Friday, April 13, 2007

INTERFACES

INTERFACES

An interface declaration introduces new reference types whose members are classes, interfaces, constants and abstract methods. Being without implementation, unrelated classes can implement interfaces by providing a definition for its abstract methods.

There are two kinds of interfaces, normal interfaces and annotation types, and they both can either be top level interfaces or nested interfaces (i.e with their declaration in the body of another class or interface).

Interface Declarations
An interface declaration specifies a new named reference type. There are two kinds of interface declarations:
NormalInterfaceDeclaration
AnnotationTypeDeclaration
A normal interface declaration is notated thus:
InterfaceModifiersopt interface Identifier TypeParameteropt ExtendsInterfacesopt InterfaceBody

Annotation type declarations will be broached later.

The identifier in an interface declaration denotes the name of the interface which name should not be the same as an enclosing class or interface otherwise, a compile time error will result.

Interface Modifiers
The interface declaration may include interface modifiers which may be one of:
public protected private abstract static strictfp

not all modifiers are applicable to all interfaces. Protected and private are applicable only to member interfaces within a directly enclosing class declaration; static applies only to member interfaces; the same modifier should not appear more than once in the same interface declaration.

If an annotation a for an interface declaration corresponds to an annotation type T, and T has a (meta-)annotation m such that m corresponds to annotation.Target, then m must have an element whose value is annotation.ElementType.TYPE, otherwise a compile time error results.

Note that every interface is implicitly abstract, but the use of this modifier is obsolete; a strictfp interface declaration is to make all double and float expressions in the interface be explicitly FP-strict, including nested types declared in the interface.

Generic interfaces and type parameters
Generic interfaces are interfaces which declare one or more type variables which are known as the type parameters of the interface and delimited by angle brackets, ‘<’ and ‘>’. A generic interface declaration defines a set of types, one for each possible invocation of the type parameter section.
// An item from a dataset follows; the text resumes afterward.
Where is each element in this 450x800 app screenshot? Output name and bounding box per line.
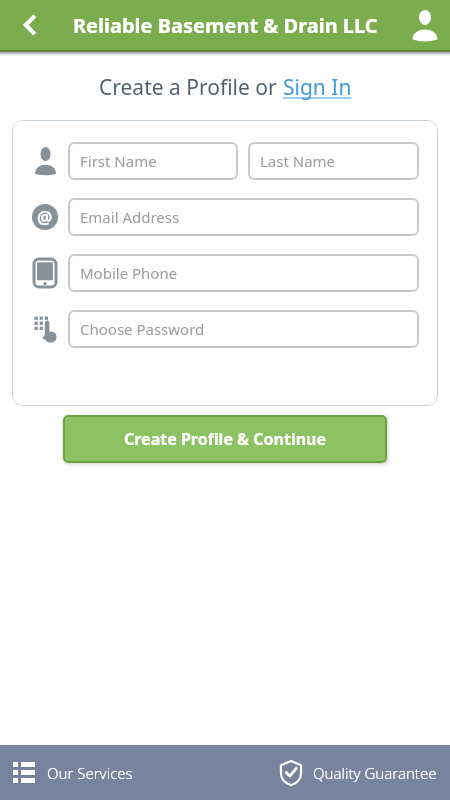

All type parameters share the same interface at runtime.

The scope of an interface’s type parameter is the entire declaration of the interface including the type parameter section itself. Therefore, type parameters can appear as part of their own bounds, or as bounds of other type parameters declared in the same section.

Never refer to the type parameter of an interface anywhere in a member field or member type of an interface.

Superinterfaces and subinterfaces:
If the extends clause is provided, then the interface being declared extends each of the other named interfaces and therefore inherits the member types, methods and constants of each of the other named interfaces, called the direct superinterfaces of the interface being declared.

If a class implements the declared interface, it is also considered to implement all the interfaces this interface extends.

Notation: extends InterfaceType(s)

Note that interface types can be generic and must be accessible.

An interface I directly depends on a type T if T is mentioned in the extends clause of I either as a superinterface or as a qualifier within a superinterface name.

An interface I depends on a reference type T if any of the following conditions hold:
1. I directly depends on T
2. I directly depends on a class C that depends on T
3. I directly depends on an interface J that depends on T (using this definition recursively.)
An interface cannot directly depend on itself.

While every class is an extension of the Object class, there is no interface such that all interfaces implicitly extends it.

The suerinterface relationship is a transitive closure of the direct superinterface relationship. An interface K is a superinterface of interface I if either of the following is true:
1. K is a direct superinterface of I
2. an interface J exists such that K is an interface of J, and J is a superinterface of I, applying this definition recursively.
Where K is a superinterface of J then J is said to be a subinterface of K.

Interface Body and member declarations: the body of an interface may declare members of the interface where the members are either:
1. a constant declaration
2. an abstract method declaration
3. a class declaration
4. an interface declaration.
The scope of the declaration of a member m declared in or inherited by an interface type I is the entire body of I, including any nested type declarations.

Access to interface member names: all interface members are implicitly public and access to them is allowed if the interface is also declared public or protected.